## Goal of the exercise:
Within the entries below, every line containing "Inspecteren" is to be copied.

## Material shown:
╔══
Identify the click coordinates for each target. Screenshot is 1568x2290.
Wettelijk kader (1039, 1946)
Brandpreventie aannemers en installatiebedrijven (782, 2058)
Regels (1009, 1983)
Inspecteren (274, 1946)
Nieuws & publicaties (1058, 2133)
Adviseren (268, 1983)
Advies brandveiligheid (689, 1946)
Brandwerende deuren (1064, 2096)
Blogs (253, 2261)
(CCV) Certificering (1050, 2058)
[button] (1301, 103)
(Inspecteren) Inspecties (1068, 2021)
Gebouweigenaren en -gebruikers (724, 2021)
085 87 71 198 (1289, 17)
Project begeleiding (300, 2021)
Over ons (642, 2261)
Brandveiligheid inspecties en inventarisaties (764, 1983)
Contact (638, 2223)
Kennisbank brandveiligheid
╚══
╔══
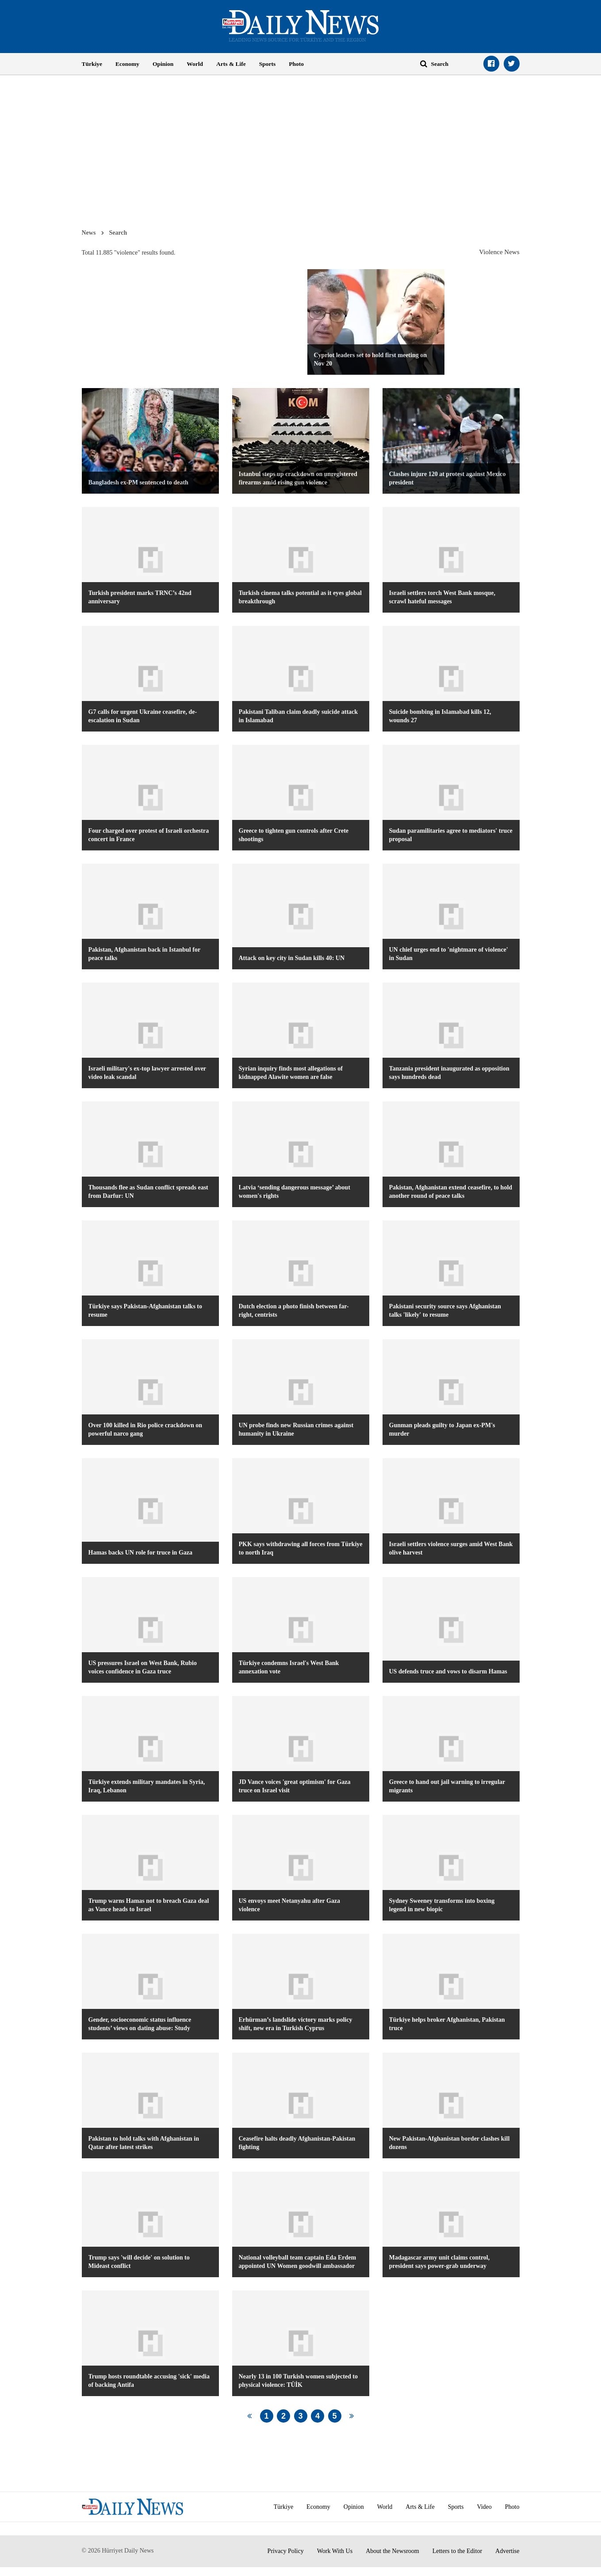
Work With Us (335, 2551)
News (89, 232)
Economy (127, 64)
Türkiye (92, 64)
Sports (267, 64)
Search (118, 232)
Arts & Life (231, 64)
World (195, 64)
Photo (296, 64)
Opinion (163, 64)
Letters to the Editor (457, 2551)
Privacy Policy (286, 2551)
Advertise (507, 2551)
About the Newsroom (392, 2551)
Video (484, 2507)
╚══
## Your response:
Inspecteren (274, 1946)
(Inspecteren) Inspecties (1068, 2021)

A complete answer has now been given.